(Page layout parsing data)
——————

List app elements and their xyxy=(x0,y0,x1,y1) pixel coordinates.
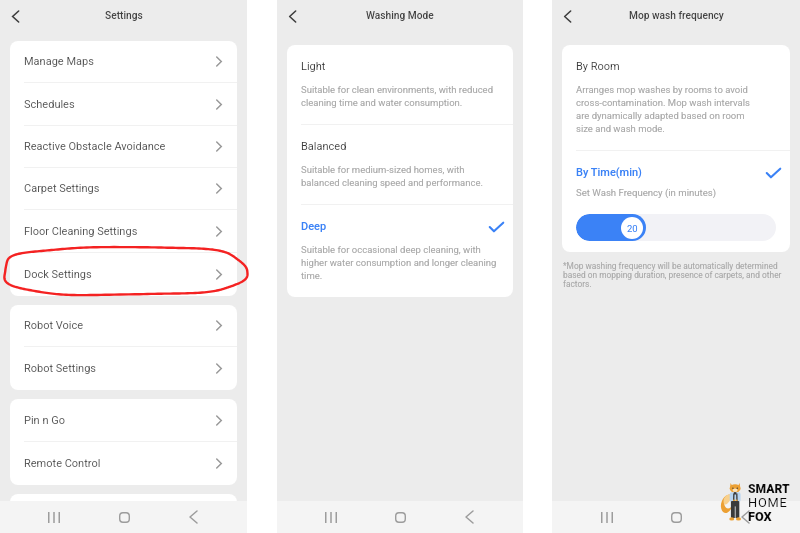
button[interactable]: By Room xyxy=(562,45,790,151)
button[interactable]: Robot Voice xyxy=(10,305,237,346)
button[interactable]: By Time(min) xyxy=(562,151,790,252)
staticText: Balanced xyxy=(301,140,347,153)
staticText: Floor Cleaning Settings xyxy=(24,225,138,238)
button[interactable]: Pin n Go xyxy=(10,399,237,441)
staticText: Carpet Settings xyxy=(24,182,100,195)
button[interactable]: Floor Cleaning Settings xyxy=(10,210,237,252)
staticText: Set Wash Frequency (in minutes) xyxy=(576,187,717,198)
staticText: Mop wash frequency xyxy=(629,10,724,22)
staticText: Light xyxy=(301,60,326,73)
staticText: SMART xyxy=(748,482,790,496)
button[interactable]: Recent apps xyxy=(315,501,347,533)
staticText: Dock Settings xyxy=(24,268,92,281)
staticText: Deep xyxy=(301,220,327,233)
staticText: Arranges mop washes by rooms to avoid cr… xyxy=(576,83,760,135)
button[interactable]: Balanced xyxy=(287,125,513,205)
staticText: Schedules xyxy=(24,98,75,111)
button[interactable]: Back xyxy=(729,501,761,533)
button[interactable]: Reactive Obstacle Avoidance xyxy=(10,126,237,167)
staticText: Robot Voice xyxy=(24,319,84,332)
button[interactable]: Back xyxy=(556,4,580,28)
button[interactable]: Manage Maps xyxy=(10,41,237,82)
button[interactable]: Carpet Settings xyxy=(10,168,237,209)
staticText: Manage Maps xyxy=(24,55,94,68)
staticText: Reactive Obstacle Avoidance xyxy=(24,140,166,153)
button[interactable]: Recent apps xyxy=(591,501,623,533)
staticText: HOME xyxy=(748,495,788,510)
button[interactable]: Recent apps xyxy=(38,501,70,533)
staticText: *Mop washing frequency will be automatic… xyxy=(563,262,790,289)
staticText: 20 xyxy=(627,223,638,234)
staticText: Suitable for occasional deep cleaning, w… xyxy=(301,243,499,282)
button[interactable]: Back xyxy=(177,501,209,533)
staticText: FOX xyxy=(748,509,772,524)
staticText: Robot Settings xyxy=(24,362,96,375)
staticText: Washing Mode xyxy=(366,10,434,22)
staticText: Suitable for medium-sized homes, with ba… xyxy=(301,163,499,189)
button[interactable]: Schedules xyxy=(10,83,237,125)
button[interactable]: Back xyxy=(4,4,28,28)
staticText: Remote Control xyxy=(24,457,101,470)
button[interactable]: Home xyxy=(384,501,416,533)
button[interactable]: Deep xyxy=(287,205,513,297)
button[interactable]: Robot Settings xyxy=(10,347,237,390)
button[interactable]: Home xyxy=(108,501,140,533)
button[interactable]: Back xyxy=(281,4,305,28)
button[interactable]: Home xyxy=(660,501,692,533)
staticText: Pin n Go xyxy=(24,414,65,427)
staticText: Settings xyxy=(105,10,143,22)
button[interactable]: Remote Control xyxy=(10,442,237,485)
staticText: By Time(min) xyxy=(576,166,642,179)
button[interactable]: Dock Settings xyxy=(10,253,237,296)
staticText: By Room xyxy=(576,60,620,73)
staticText: Suitable for clean environments, with re… xyxy=(301,83,499,109)
button[interactable]: 20 xyxy=(576,214,776,241)
button[interactable]: Light xyxy=(287,45,513,125)
button[interactable]: Back xyxy=(453,501,485,533)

——————

EXERCISE INSTRUCTIONS –
Report every line of the data above that contains the string "Floor" by copying it in full.

TASK ANSWER –
staticText: Floor Cleaning Settings xyxy=(24,225,138,238)
button[interactable]: Floor Cleaning Settings xyxy=(10,210,237,252)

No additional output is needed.